Der Hauptsitz der Milchverarbeitungsgesellschaft “Pieno centras” ist ein weiteres Beispiel für diese Bewegung. Im Jahr 1937 wurde es auf der internationalen Ausstellung für Kunst und Technik in Paris mit einer Bronzemedaille und einem Ehrendiplom ausgezeichnet. Es zeichnet sich durch die geschwungenen Fenster in seiner bogenförmigen Eckfassade aus.
Die nahtlose Verschmelzung von Geschichte und Moderne ist ein charakteristisches Merkmal der litauischen Zwischenkriegsarchitektur und wird durch das Vytautas the Great War Museum veranschaulicht.
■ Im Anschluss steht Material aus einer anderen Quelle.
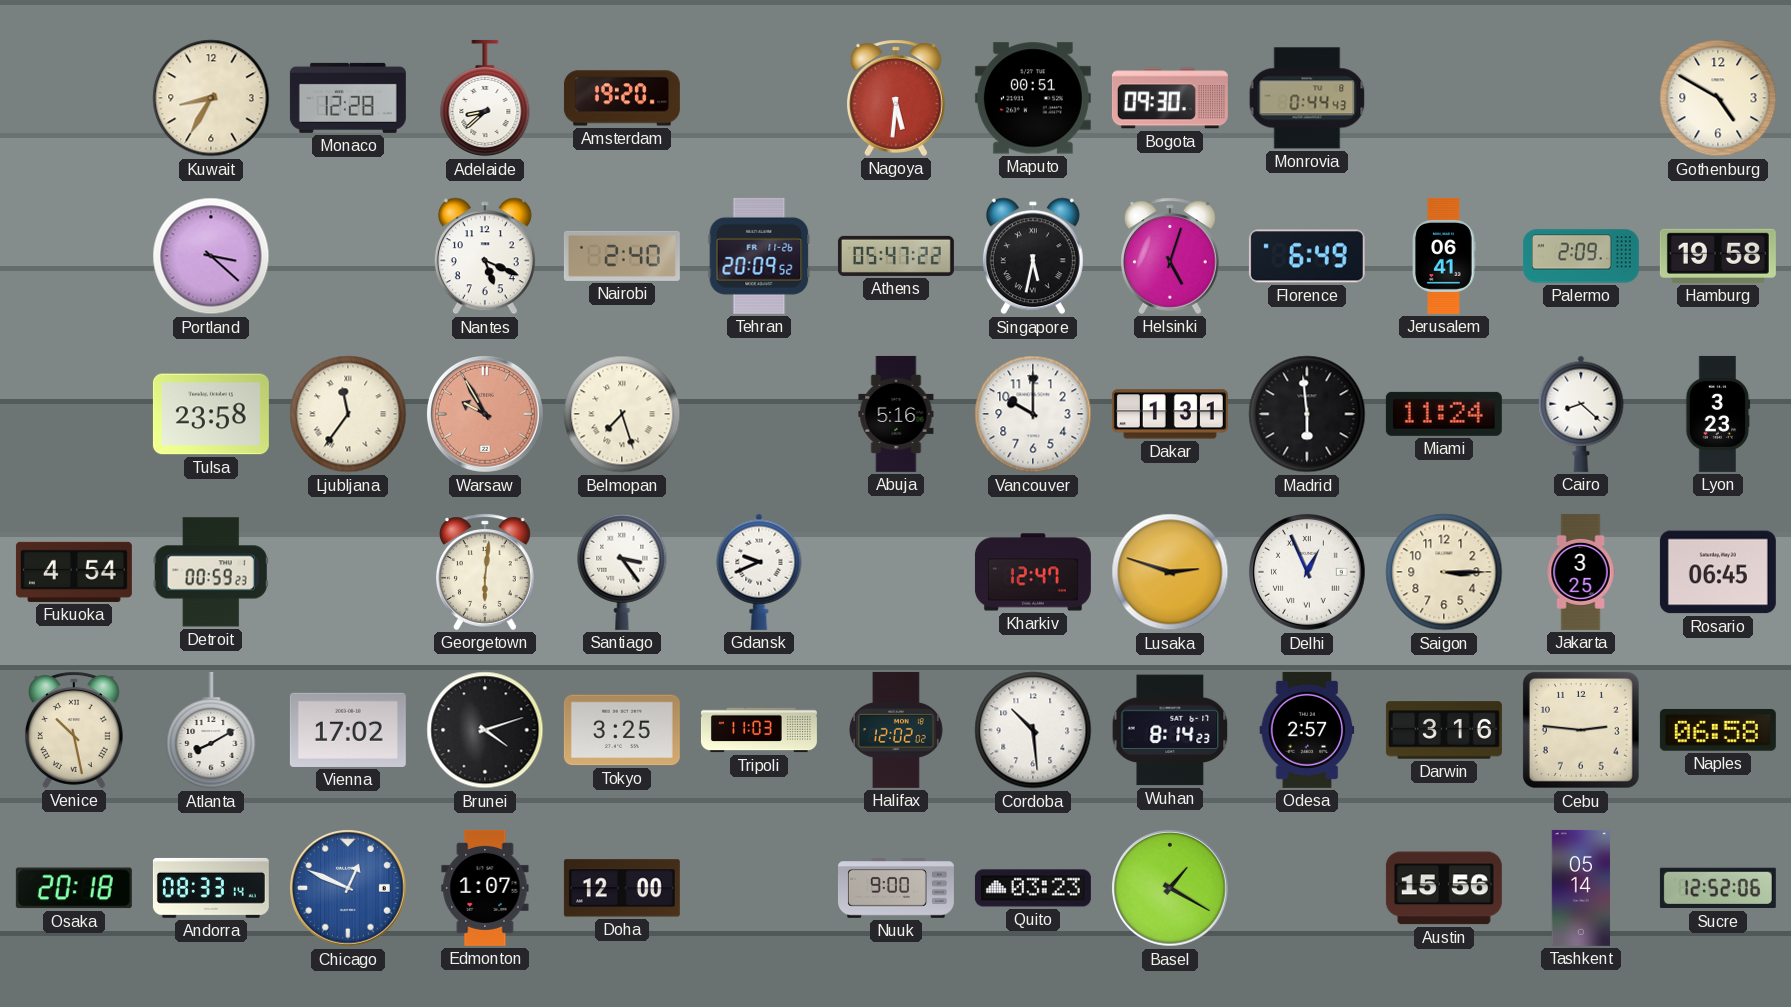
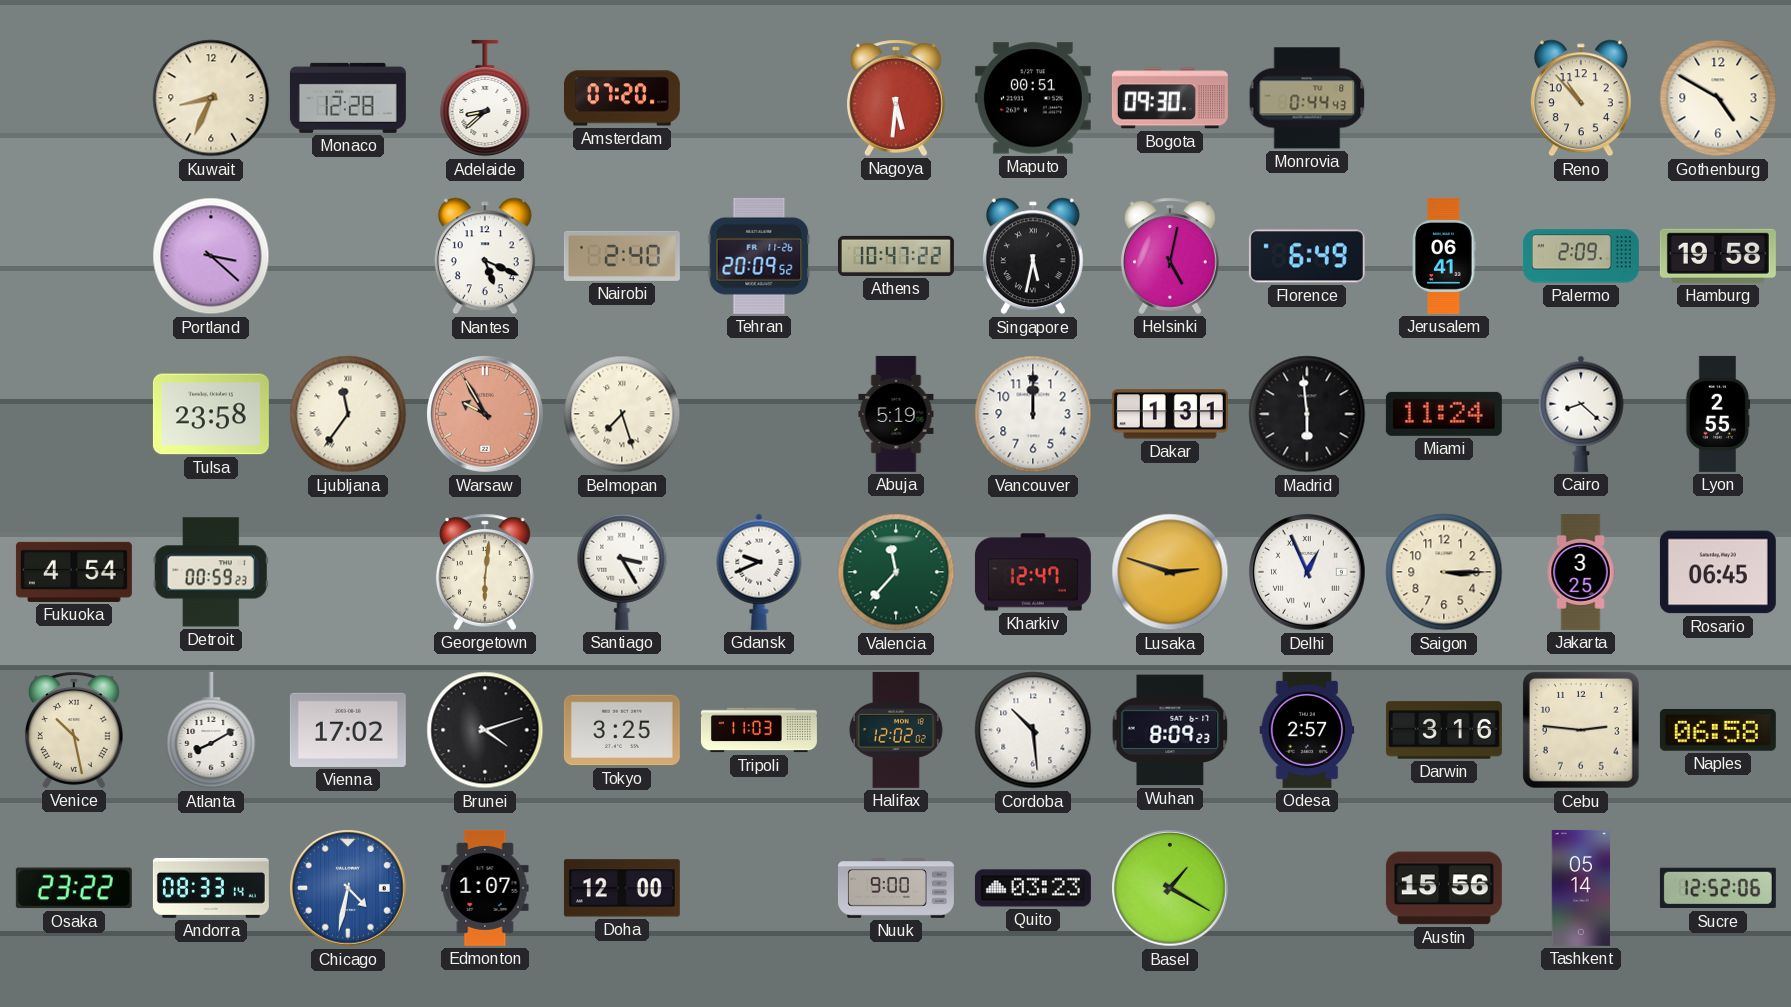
Kuwait: 8:35 -> 8:34
Amsterdam: 19:20 -> 07:20
Reno: none -> 10:53
Athens: 05:47 -> 10:47
Helsinki: 5:03 -> 5:02
Abuja: 5:16 -> 5:19
Vancouver: 10:00 -> 12:00
Lyon: 3:23 -> 2:55
Santiago: 3:24 -> 3:25
Valencia: none -> 11:37
Wuhan: 8:14 -> 8:09
Osaka: 20:18 -> 23:22
Chicago: 12:49 -> 4:32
Die Art und Weise, wie die Räume und der Grundriss angelegt sind, um kompositorische Achsen und Symmetrie zu betonen, spiegelt die akademischen Traditionen wider. Vor dem Kriegsmuseum befindet sich ein Gedenkbereich mit Denkmälern zu Ehren bedeutender Persönlichkeiten und Ereignisse aus der Zeit der nationalen Unabhängigkeit.
Historisches Erbe und deutsche Einflüsse
Die Architektur von Klaipėda – der drittgrößten Stadt Litauens und dem einzigen großen Seehafen an der Ostsee – unterscheidet sich von den anderen Städten in Litauen aufgrund ihres deutschen Hintergrunds. Bis zur Unterzeichnung des Versailler Vertrags im Jahr 1919 gehörte sie vor dem 20. Jahrhundert verschiedenen deutschen Herrschern. Jahrhundert. Das können die Besucher jetzt spüren, wenn sie eine Reihe von Fachwerkbauten betrachten, die in dieser Gegend noch stehen. Der strukturelle Rahmen dieser Gebäude besteht aus horizontalen, vertikalen und diagonalen Holzstücken, die an der Außenseite freigelegt sind. Die Lücken zwischen den Holzpfosten und -balken sind mit kontrastierenden Stoffen wie Lehm oder Ziegeln gefüllt, sodass Architekturliebhaber bei ihrem Streifzug durch die Stadt auf ihre Kosten kommen.
Eines der bekanntesten Beispiele des Fachwerkstils und selbst ein Symbol von Klaipėda ist das Old Mill Hotel Gebäude. Das ehemalige Lagerhaus und die Reismühle, die sich in der Nähe des Hafens und des Schlosses befindet, ist mit Glasplatten zwischen den Holzrahmen ausgestattet, die den Besuchern einen herrlichen Blick auf den Fluss Danė bieten. Berühmt für seine auffallenden Kontraste in Textur und Farbe ist auch das Gebäude der Baroti Galerie, das mit 16 Metern das höchste erhaltene Fachwerkgebäude in Klaipėda ist.